● **ABOUT THIS TASK**
From the records below, copy out each line that has the word "augustus".

● **SUPPLIED DATA**
· · · · ·

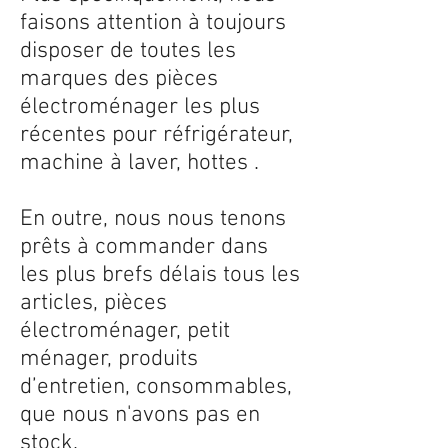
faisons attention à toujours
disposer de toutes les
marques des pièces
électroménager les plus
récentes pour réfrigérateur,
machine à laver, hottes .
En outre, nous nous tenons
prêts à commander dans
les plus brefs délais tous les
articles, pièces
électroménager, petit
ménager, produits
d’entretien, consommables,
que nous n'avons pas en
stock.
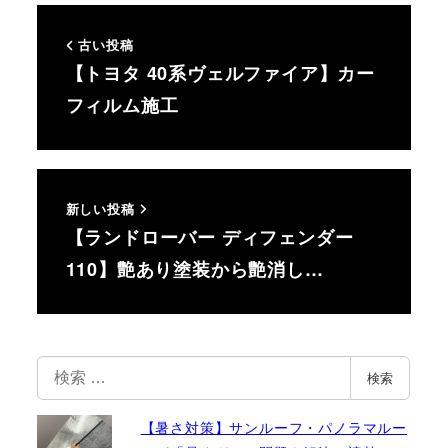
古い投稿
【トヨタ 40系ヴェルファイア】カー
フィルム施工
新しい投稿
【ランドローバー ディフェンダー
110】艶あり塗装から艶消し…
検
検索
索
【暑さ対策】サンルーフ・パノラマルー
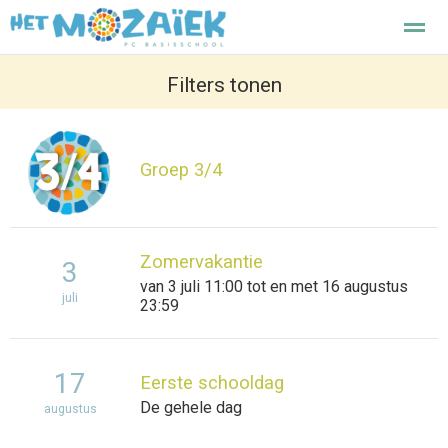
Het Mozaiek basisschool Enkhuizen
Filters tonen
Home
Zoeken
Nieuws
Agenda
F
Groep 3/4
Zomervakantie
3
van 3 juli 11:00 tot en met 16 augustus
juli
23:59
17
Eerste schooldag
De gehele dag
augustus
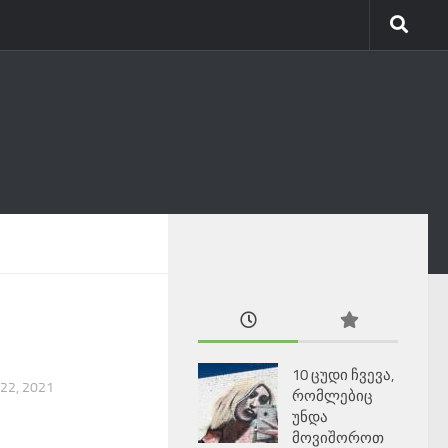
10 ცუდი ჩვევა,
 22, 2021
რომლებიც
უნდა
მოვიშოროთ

· · · · ·

● **RESULT OF THIS TASK**
van 3 juli 11:00 tot en met 16 augustus
augustus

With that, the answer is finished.